- **Work instruction**: All that is needed is an exact copy of the lines from the beginning of the data below through the line containing "vreur, faites appel", minus the pictures.

- **Dataset extract**:
■ ■ ■ ■ ■ ■ ■

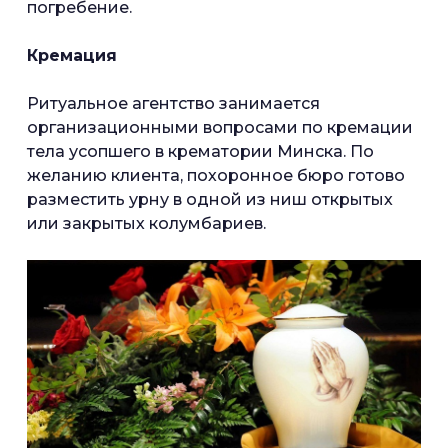
погребение.
Кремация
Ритуальное агентство занимается
организационными вопросами по кремации
тела усопшего в крематории Минска. По
желанию клиента, похоронное бюро готово
разместить урну в одной из ниш открытых
или закрытых колумбариев.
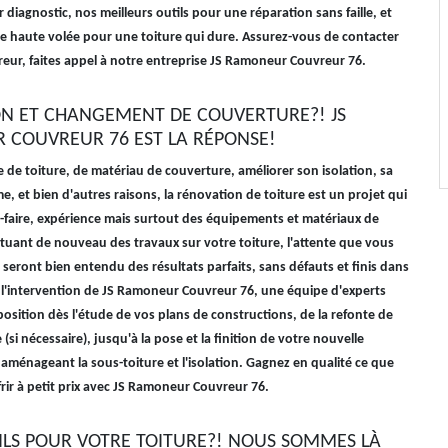
 diagnostic, nos meilleurs outils pour une réparation sans faille, et
e haute volée pour une toiture qui dure. Assurez-vous de contacter
vreur, faites appel à notre entreprise JS Ramoneur Couvreur 76.
N ET CHANGEMENT DE COUVERTURE?! JS
COUVREUR 76 EST LA RÉPONSE!
 de toiture, de matériau de couverture, améliorer son isolation, sa
e, et bien d'autres raisons, la rénovation de toiture est un projet qui
r-faire, expérience mais surtout des équipements et matériaux de
ctuant de nouveau des travaux sur votre toiture, l'attente que vous
 seront bien entendu des résultats parfaits, sans défauts et finis dans
 l'intervention de JS Ramoneur Couvreur 76, une équipe d'experts
position dès l'étude de vos plans de constructions, de la refonte de
(si nécessaire), jusqu'à la pose et la finition de votre nouvelle
 aménageant la sous-toiture et l'isolation. Gagnez en qualité ce que
rir à petit prix avec JS Ramoneur Couvreur 76.
ILS POUR VOTRE TOITURE?! NOUS SOMMES LÀ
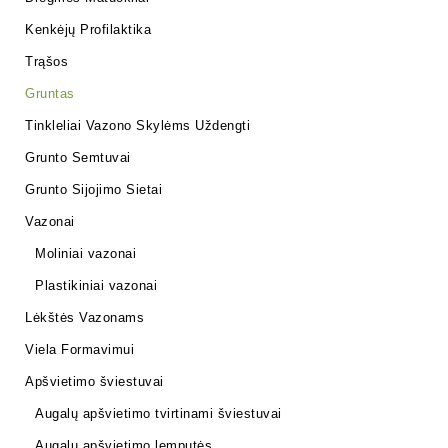
Kenkėjų Profilaktika
Trąšos
Gruntas
Tinkleliai Vazono Skylėms Uždengti
Grunto Semtuvai
Grunto Sijojimo Sietai
Vazonai
Moliniai vazonai
Plastikiniai vazonai
Lėkštės Vazonams
Viela Formavimui
Apšvietimo šviestuvai
Augalų apšvietimo tvirtinami šviestuvai
Augalų apšvietimo lemputės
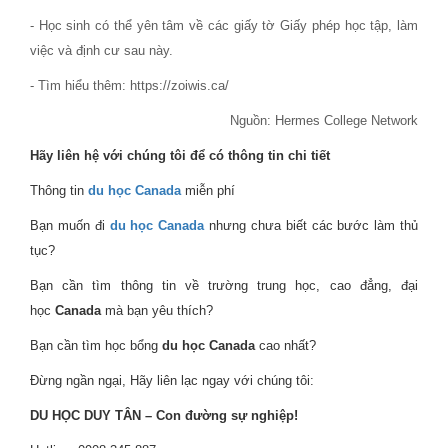
- Học sinh có thể yên tâm về các giấy tờ Giấy phép học tập, làm
việc và định cư sau này.
- Tìm hiểu thêm: https://zoiwis.ca/
Nguồn: Hermes College Network
Hãy liên hệ với chúng tôi để có thông tin chi tiết
Thông tin
du học Canada
miễn phí
Bạn muốn đi
du học Canada
nhưng chưa biết các bước làm thủ
tục?
Bạn cần tìm thông tin về trường trung học, cao đẳng, đại
học
Canada
mà bạn yêu thích?
Bạn cần tìm học bổng
du học Canada
cao nhất?
Đừng ngần ngại, Hãy liên lạc ngay với chúng tôi:
DU HỌC DUY TÂN – Con đường sự nghiệp!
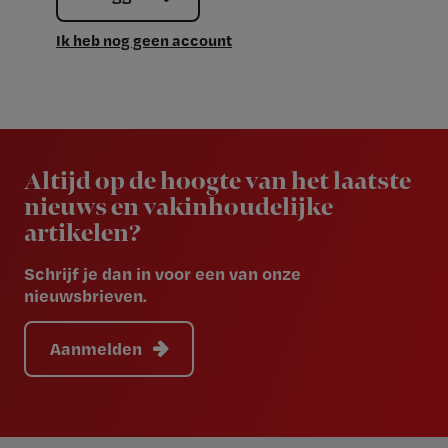
Ik heb nog geen account
Newsletter
Altijd op de hoogte van het laatste
nieuws en vakinhoudelijke
artikelen?
Schrijf je dan in voor een van onze
nieuwsbrieven.
Aanmelden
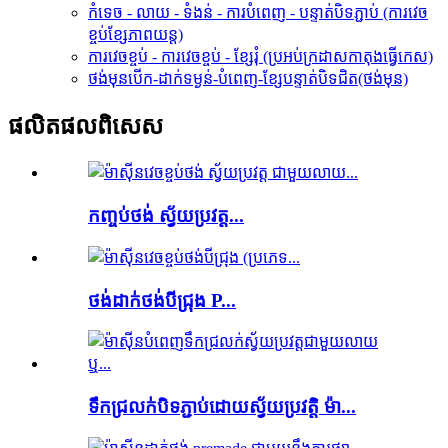
កំទេច - លាយ - ទំងន់ - ការបំពេញ - បន្ទាត់បិទភ្ជាប់ (ការវេច
ខ្ចប់ខ្សែភាពយន្ត)
ការវេចខ្ចប់ - ការវេចខ្ចប់ - ខ្សែរុំ (ប្រអប់ក្រដាសកាតុងធ្វើកេស)
ថង់មុនបើក-ដាក់ទម្ងន់-បំពេញ-ខ្សែបន្ទាត់បិទជិត(ថង់មុន)
ផលិតផល​ពិសេស
កញ្ចប់ថង់ ស្វ័យប្រវត្ត...
ថង់ដាក់ថង់បីជ្រុង P...
ទឹកជ្រលក់បិទភ្ជាប់ដោយស្វ័យប្រវត្តិ ម៉ា...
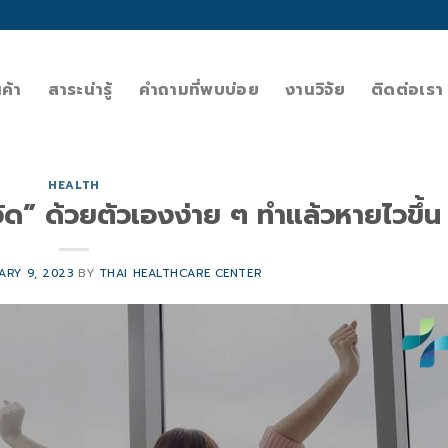
นค้า
สาระน่ารู้
คำถามที่พบบ่อย
งานวิจัย
ติดต่อเรา
HEALTH
หวัด” ด้วยตัวเองง่าย ๆ ทำแล้วหายไวขึ้น
ARY 9, 2023
BY
THAI HEALTHCARE CENTER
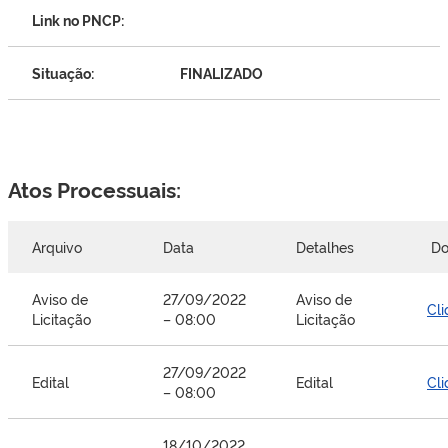
Link no PNCP:
Situação:
FINALIZADO
Atos Processuais:
Arquivo
Data
Detalhes
Do
Aviso de
27/09/2022
Aviso de
Cli
Licitação
– 08:00
Licitação
27/09/2022
Edital
Edital
Cli
– 08:00
18/10/2022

■ ■ ■ ■ ■ ■ ■

- **Task solution**:
погребение.
Кремация
Ритуальное агентство занимается
организационными вопросами по кремации
тела усопшего в крематории Минска. По
желанию клиента, похоронное бюро готово
разместить урну в одной из ниш открытых
или закрытых колумбариев.
 diagnostic, nos meilleurs outils pour une réparation sans faille, et
e haute volée pour une toiture qui dure. Assurez-vous de contacter
vreur, faites appel à notre entreprise JS Ramoneur Couvreur 76.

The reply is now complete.